Como as ciências humanas pretendem chegar ao que é o homem, nele mesmo, sem desconfiar que ele é constituído por estruturas, tal como a Psicanálise, a Etnologia e a Linguística exigirão, a vocação das ciências humanas não será realmente crítica. O homem que delas surge para o saber, não percebe que sua vida é finita, que a morte é inexorável, que sem a linguagem não há possibilidade de haver sentido e que a cultura humana dá as cartas, sempre. A busca de uma origem primeira e de um final redentor se frustra nos condicionamentos do inconsciente, da cultura e da linguagem.
Quem "sacou" isso? Nietzsche e Freud, e também etnólogos como Lévi-Strauss, para quem a "estrutura dissolve o homem", ele é constituído por meio de invariantes culturais comuns às diversas sociedades, tanto as antes chamadas de "primitivas", como as chamadas "sociedades com história".

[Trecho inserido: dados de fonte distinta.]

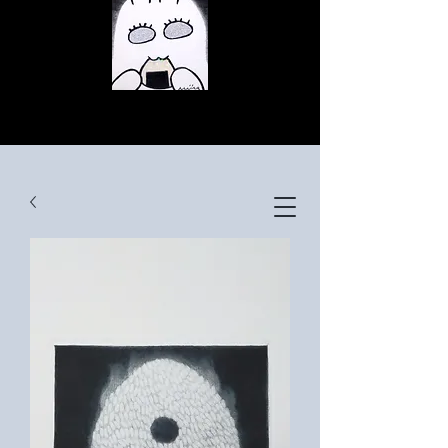
© Copyright
© Copyright
© Copyright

Há condicionantes, não somos donos de nosso destino, e, ao mesmo tempo, agimos, vivemos, falamos, trocamos produtos e criamos artefatos. 
Nos desviamos da pergunta perturbadora e inevitável sobre nosso fim, a morte. E também de haver fala e nela podermos pensar. E mais, a carência de desejar e de o objeto que supriria essa carência, faltar.
Por isso, quando Nietzsche anunciou que o homem não necessita de Deus, que o homem é o inventor de Deus, Foucault mostrou que o inventor também morreu. Criador e criatura morreram. E no saber ocidental ainda pululam formas, estruturas, linguagem, inconsciente. Estão aí, nos constituem, mas fora e longe de nosso alcance.
Por isso o riso irônico com relação às filosofias do homem como sujeito com uma essência, com uma existência e cuja liberdade seria ilimitada. A existência não é nossa essência, pela simples razão de que não temos essência alguma.